Accanto alle norme generali che fissano la modalità di fruizione del periodo di completo distacco dal lavoro e oltre all'articolo costituzionale che ribadisce come le ferie sia un diritto irrinunciabile, ci sono infatti le specificità contenute nei vari Ccnl.

Non vanno persi di vista perché possono essere contenute disposizioni specifiche sulle modalità di fruizione così come sui tempi. Non dimentichiamo infatti che l'obiettivo di fondo è riconoscere ai lavoratori il diritto a fruire le ferie, ma anche consentire al datore di proseguire senza intoppi e difficoltà l'attività produttiva. Vediamo quindi

  • Ferie, entro quanto devono essere comunicate dal datore di lavoro
  • Casi particolari date e piano ferie estive

Ferie, entro quanto devono essere comunicate dal datore di lavoro

Chiariamo subito un principio: nessuna disposizione legislativa a livello nazionale e né di categoria stabilisce come e quando devono essere fruite le ferie.

Significa che il lavoratore può decidere di concedersi un lungo viaggio oppure di rimanere per tutto il tempo nella propria abitazione così come di spendere il tempo per fare volontariato. Le norme fissano però in 4 settimane il periodo di ferie in un anno nel caso in cui il contratto del dipendente (a tempo indeterminato o determinato) sia full time e per l'intero anno solare.
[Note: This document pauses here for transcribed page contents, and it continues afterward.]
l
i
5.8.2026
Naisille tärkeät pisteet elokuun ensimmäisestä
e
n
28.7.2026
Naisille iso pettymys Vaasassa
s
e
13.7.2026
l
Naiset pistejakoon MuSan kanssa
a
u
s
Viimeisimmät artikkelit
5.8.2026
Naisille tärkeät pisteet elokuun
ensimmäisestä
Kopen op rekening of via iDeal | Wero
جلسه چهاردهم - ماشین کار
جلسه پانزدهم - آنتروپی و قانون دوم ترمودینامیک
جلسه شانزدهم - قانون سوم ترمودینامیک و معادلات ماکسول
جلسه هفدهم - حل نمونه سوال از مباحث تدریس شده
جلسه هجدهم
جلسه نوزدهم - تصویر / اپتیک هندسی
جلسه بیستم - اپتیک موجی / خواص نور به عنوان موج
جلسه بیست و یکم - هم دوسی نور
Di queste 4 settimane, 2 vanno godute in maniera preferibilmente consecutiva e altre 2 nell'arco dei successivi 18 mesi dalla maturazione. Alle ferie, come anticipato, non si può rinunciare, e non possono essere monetizzate. Per tradizione il periodo preferito dagli italiani per andare in ferie è proprio l'estate ovvero nella fascia di tempo tra giugno e settembre.

La regole generale prevede che il lavoratore propone i giorni di assenza ovvero il piano ferie e il datore dispone sulla base delle richieste degli altri dipendenti così come di quelle dell'azienda stessa. Ma in alcun caso può negarle. Ma entro quanto tempo il datore deve rispondere, sia affermativa che negativamente, alla proposta di piano ferie?
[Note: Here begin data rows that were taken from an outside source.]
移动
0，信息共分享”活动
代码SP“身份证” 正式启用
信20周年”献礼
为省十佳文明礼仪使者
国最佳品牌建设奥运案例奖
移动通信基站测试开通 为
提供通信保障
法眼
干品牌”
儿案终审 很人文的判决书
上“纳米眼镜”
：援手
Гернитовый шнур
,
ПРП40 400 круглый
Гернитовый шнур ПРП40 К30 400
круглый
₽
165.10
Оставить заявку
Non c'è una tempistica predefinita e non c'è alcun Ccnl (terziario e servizi, edilizia e legno, alimentari, credito e assicurazioni, tessili, trasporti, meccanici, agricoltura e allevamento, enti e istituzioni private, chimica, poligrafici e spettacolo, marittimi, enti pubblici) che la prevede.

A valere sono le regole della correttezza e del buon senso ovvero della pacifica gestione delle relazioni aziendali. In ogni caso il datore è chiamato a farlo con tempestività ovvero a incastrare in termini sufficientemente rapidi tutti i tasselli del mosaico delle ferie.
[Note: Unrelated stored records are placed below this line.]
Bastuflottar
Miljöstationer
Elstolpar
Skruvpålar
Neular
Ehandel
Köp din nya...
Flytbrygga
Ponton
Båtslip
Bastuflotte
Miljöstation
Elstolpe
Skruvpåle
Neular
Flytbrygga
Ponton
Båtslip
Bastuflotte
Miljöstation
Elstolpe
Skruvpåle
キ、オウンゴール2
I tempi dell'autorizzazione sono comunque generalmente legati a quelli dei giorni richiesti. In buona sostanza è più facile che la risposta per 1-2 arrivo tempestivamente rispetto alla richiesta di 2-3 settimane di ferie.

Casi particolari date e piano ferie estive

La normativa sulle ferie è quindi complessa e ricca di casi particolari poiché non esiste una procedura univoca per la modalità di richiesta ferie da parte del lavoratore e allo stesso tempo l'azienda non ha un tempo minimo o massimo entro cui comunicare la propria decisione.

Ricordiamo però il caso particolare dell'assenza ingiustificata del dipendente. Si consuma quando decide di assentarsi ovvero di andare in ferie nonostante la mancata autorizzazione del datore di lavoro (per rifiuto giustificato o per assenza di risposta). Il rischio che si corre è quello massimo: il licenziamento per giusta causa.